ARTIGO DE DEFUNTO: A arte de bem titular (8)

«Défice abaixo dos 3% já foi alcançado, não uma mas sete vezes» foi o título escolhido pelo jornalista de causas do Pravda Público para um artigo onde comenta a seguinte afirmação de Passos Coelho durante um jantar em Guimarães no sábado passado:
«Conseguimos também que o país pudesse ter em 2015, é isso que vamos conseguir, um défice inferior a 3% do PIB. É a primeira vez desde que nós integrámos a moeda única».
É um longo (600 palavras) e confuso artigo escrito com grande ripanço, dois dias depois do tal jantar, onde as 7 vezes a que se refere o título são contadas esticando o período de referência (até se concede a subtileza de considerar 01-01-1999 para a fixação dos câmbios em vez de  01-01-2002 para a entrada em circulação das notas e moedas) e considerando os défices antes das correcções do Eurostat - critério que, se o preso 44 e a sua engenharia contabilística ainda por cá andassem, permitiria ter os défices que o homem quisesse.

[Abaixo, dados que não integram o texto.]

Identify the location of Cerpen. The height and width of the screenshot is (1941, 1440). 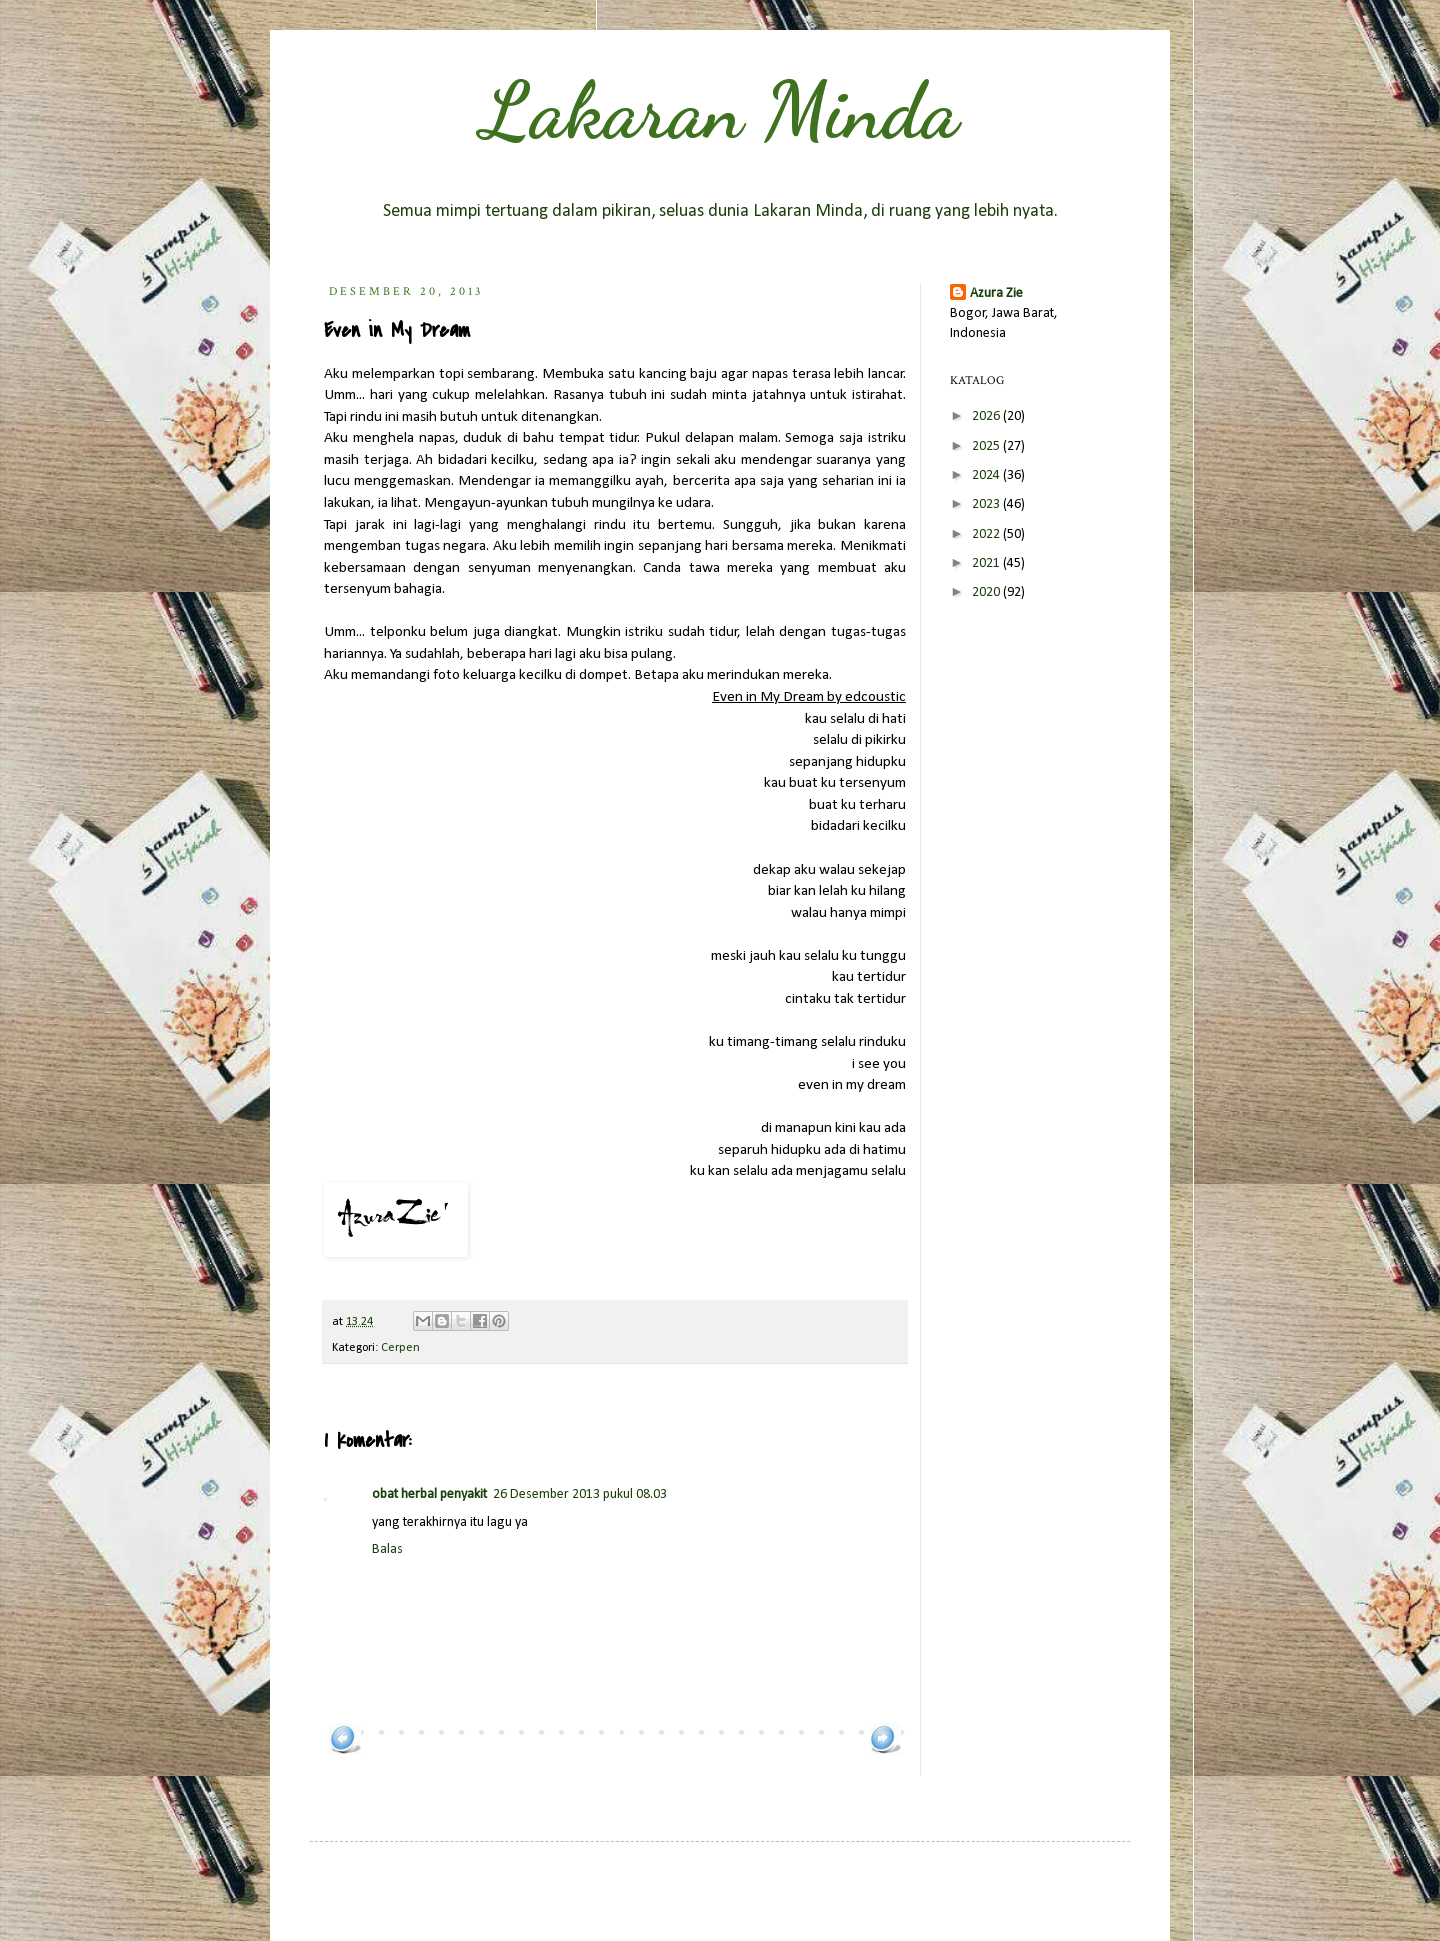 (400, 1348).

Finalmente, com má-fé quanto baste, socorre-se dos dados da Pordata para concluir que «há seis ocorrências de anos em que o défice esteve abaixo dos 3%. A primeira data do ano em que foi implantada a democracia, em 1974, as restantes cinco aconteceram nos últimos 20 anos». Não fora o seu presumível escrúpulo antifascista e até poderia incluir na contagem os défices do Botas e acrescentar mais umas dezenas de défices inferiores a 3% - excepto durante a guerra na maioria dos anos da «longa noite fascista» registaram-se superávits.

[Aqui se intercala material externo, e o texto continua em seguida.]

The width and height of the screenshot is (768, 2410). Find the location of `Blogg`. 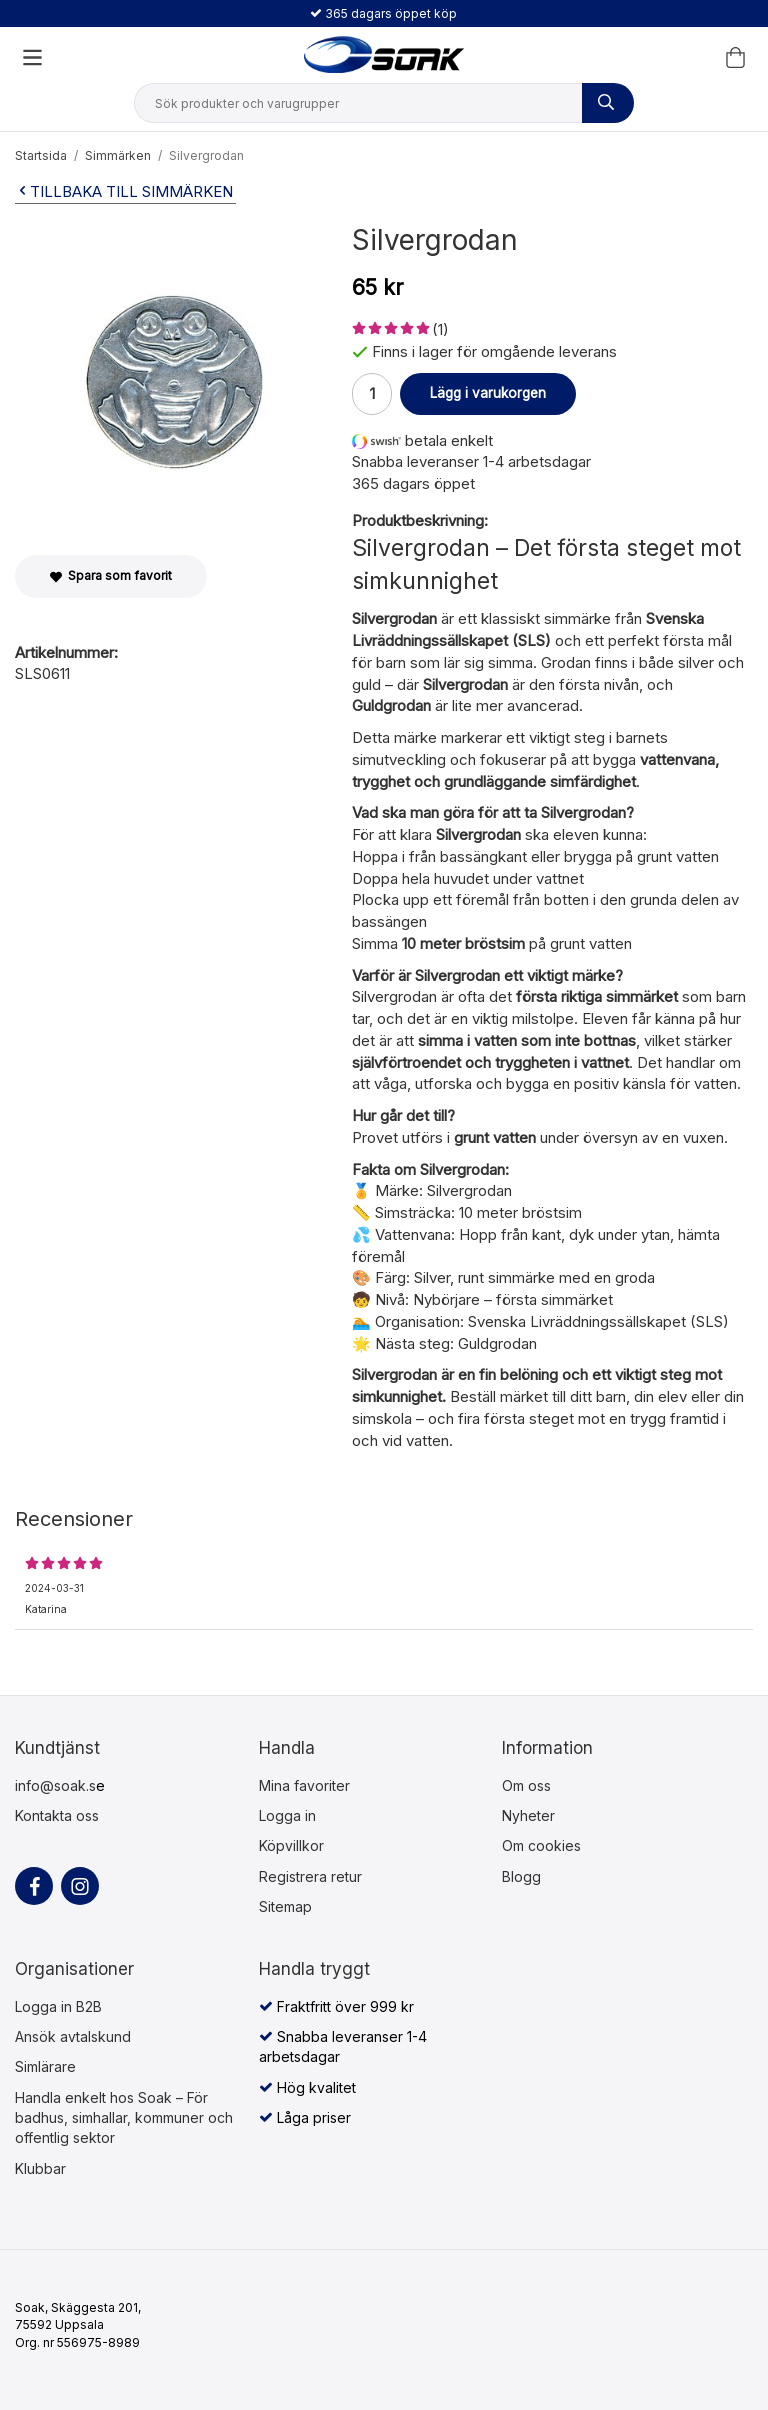 Blogg is located at coordinates (521, 1876).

É claro que o facto de a referência de Passos Coelho ser ao período de vigência do euro e não aos últimos 20 ou 40 anos é irrelevante para a tese da criatura, como é ainda mais irrelevante o facto dos défices da Pordata serem em contabilidade pública e o que interessa em termos de UE é a contabilidade nacional (*). Ainda assim, desde 1999 há apenas 2 anos com défice em contabilidade pública inferiores a 3% - conferir aqui) e não há nenhum desde a entrada em circulação do euro em 2002 (provavelmente o período que Passos Coelhos teria em mente).

Eurostat
E, no entanto, seria tão fácil verificar se Passos Coelho teria asneirado de facto, o que tem acontecido, diga-se, com alguma frequência, mas isso está acima das competências do jornalismo de causas. Bastava ter consultado o Eurostat. Em seu benefício, e uma vez sem exemplo, poderá conferir o diagrama acima e concluir que se (um grande se) este ano o défice ficar abaixo de 3% será o primeiro desde a adopção do euro, seja lá o que isso for. Poderá aproveitar e confrontar-se com a sua incompetência/desonestidade (cortar conforme preferir).

(*) «Public deficit/surplus is defined in the Maastricht Treaty as general government net borrowing/lending according to the European System of Accounts. The general government sector comprises central government, state government, local government, and social security funds. The relevant definitions are provided in Council Regulation 479/2009, as amended» (Eurostat)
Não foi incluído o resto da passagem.